奈米孔與固態浸沒透鏡是在近場光學系統中，常用來克服繞射極限和縮小光記錄點的兩項技術。根據以往研究指出，若將奈米孔與固態浸沒透鏡結合，可使入射於奈米孔的光功率密度增加，因此光出射效率相對得以提升，且光記錄點可達奈米等級。而奈米孔與固態浸沒透鏡兩者的大小相差百倍以上，所以將兩者精確的對準是一大問題。之前學者利用背向曝光的方式克服此問題，卻在最後的結果發現無法實際運用在近場光學系統中。因此本論文之研究重點是利用奈/微米機電技術製作出一支撐結構，能結合奈米孔與固態浸沒透鏡且可實際的運用在光學系統中，其中支撐結構與奈米孔是利用聚焦離子束蝕刻製作，而固態浸沒透鏡則是利用熱回流製程方式製作。 在製作結果方面，能精確的製作1μm的連接臂，100nm、200nm和300nm的奈米孔其尺寸誤差在5%之內，而直徑15μm的固態浸沒透鏡也能成功的製作出。在遠場量測結果方面，證實固態浸沒透鏡可縮小光點，且在奈米孔上增加固態浸沒透鏡可增加1.216倍的光穿透率。 由製作與量測結果可以得知增加支撐結構不會影響奈米孔與固態浸沒透鏡的製作，且能使奈米孔與固態浸沒透鏡實際運用在光學系統中。

For near-field optical systems, Aperture and Solid Immersion Lens（SIL） that are popular techniques can overcome light diffraction limit and reduce spot size. According to previous researches, nano-aperture combined with SIL can improve the throughput owing to greater power densities at the aperture and reduce spot size to nano grade. However, the misalignment between the SIL and nano-aperture always occurred in assembling or bonding step. Earlier academic advanced a self–alignment technique to overcome the misalignment. But the method lack practical application in optical systems. In this thesis, the supporting structure can solve the problem.

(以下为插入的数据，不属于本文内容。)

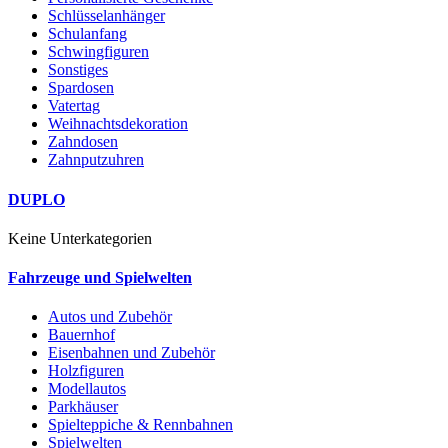
Schlüsselanhänger
Schulanfang
Schwingfiguren
Sonstiges
Spardosen
Vatertag
Weihnachtsdekoration
Zahndosen
Zahnputzuhren
DUPLO
Keine Unterkategorien
Fahrzeuge und Spielwelten
Autos und Zubehör
Bauernhof
Eisenbahnen und Zubehör
Holzfiguren
Modellautos
Parkhäuser
Spielteppiche & Rennbahnen
Spielwelten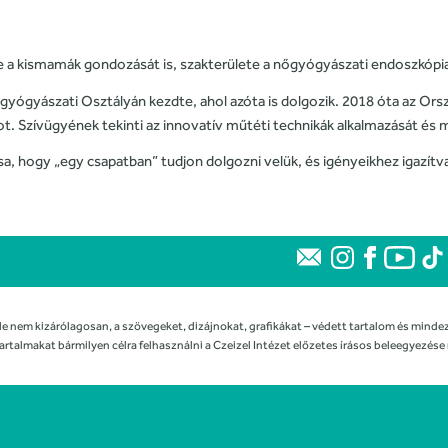
e a kismamák gondozását is, szakterülete a nőgyógyászati endoszkópi
gyógyászati Osztályán kezdte, ahol azóta is dolgozik. 2018 óta az Ors
tot. Szívügyének tekinti az innovatív műtéti technikák alkalmazását és
sa, hogy „egy csapatban” tudjon dolgozni velük, és igényeikhez igazítv
de nem kizárólagosan, a szövegeket, dizájnokat, grafikákat – védett tartalom és mindez
artalmakat bármilyen célra felhasználni a Czeizel Intézet előzetes írásos beleegyezése 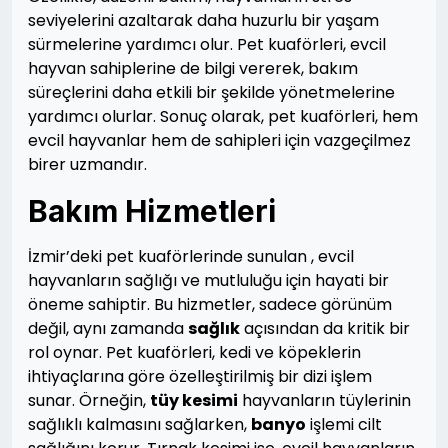
seviyelerini azaltarak daha huzurlu bir yaşam
sürmelerine yardımcı olur. Pet kuaförleri, evcil
hayvan sahiplerine de bilgi vererek, bakım
süreçlerini daha etkili bir şekilde yönetmelerine
yardımcı olurlar. Sonuç olarak, pet kuaförleri, hem
evcil hayvanlar hem de sahipleri için vazgeçilmez
birer uzmandır.
Bakım Hizmetleri
İzmir’deki pet kuaförlerinde sunulan , evcil
hayvanların sağlığı ve mutluluğu için hayati bir
öneme sahiptir. Bu hizmetler, sadece görünüm
değil, aynı zamanda
sağlık
açısından da kritik bir
rol oynar. Pet kuaförleri, kedi ve köpeklerin
ihtiyaçlarına göre özelleştirilmiş bir dizi işlem
sunar. Örneğin,
tüy kesimi
hayvanların tüylerinin
sağlıklı kalmasını sağlarken,
banyo
işlemi cilt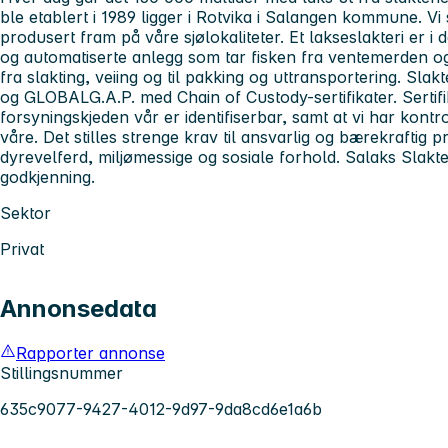
ble etablert i 1989 ligger i Rotvika i Salangen kommune. Vi
produsert fram på våre sjølokaliteter. Et lakseslakteri er i
og automatiserte anlegg som tar fisken fra ventemerden og
fra slakting, veiing og til pakking og uttransportering. Slakt
og GLOBALG.A.P. med Chain of Custody-sertifikater. Sertifi
forsyningskjeden vår er identifiserbar, samt at vi har kon
våre. Det stilles strenge krav til ansvarlig og bærekraftig
dyrevelferd, miljømessige og sosiale forhold. Salaks Sla
godkjenning.
Sektor
Privat
Annonsedata
Rapporter annonse
Stillingsnummer
635c9077-9427-4012-9d97-9da8cd6e1a6b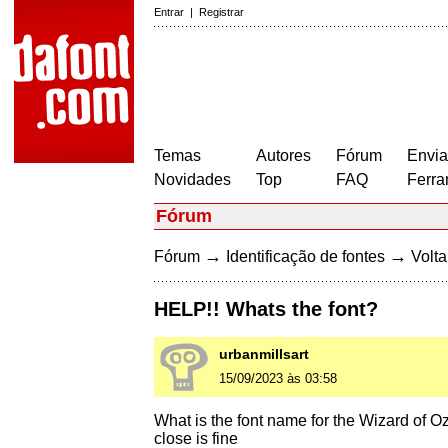
Entrar
|
Registrar
Temas
Autores
Fórum
Envia
Novidades
Top
FAQ
Ferra
Fórum
→
→
Fórum
Identificação de fontes
Volta
HELP!! Whats the font?
urbanmillsart
15/09/2023 às 03:58
What is the font name for the Wizard of Oz
close is fine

In fabrication results, the supporting structure can be made accurately. About nano-aperture ,100nm、200nm and 300 nm aperture are fabricated and the maximum error is less than 5% in comparison with the designed values. The SIL also can be made successfully. From the measurement results of far-field system, manifest that SIL can reduce spot and the 15μm-diameter SIL/300nm-diameter circular aperture component has 1.216 times enhancement of transmission compared with 329nm-diameter aperture alone. Basing on the measurement results, the supporting structure make the SIL and nano-Aperture more feasible.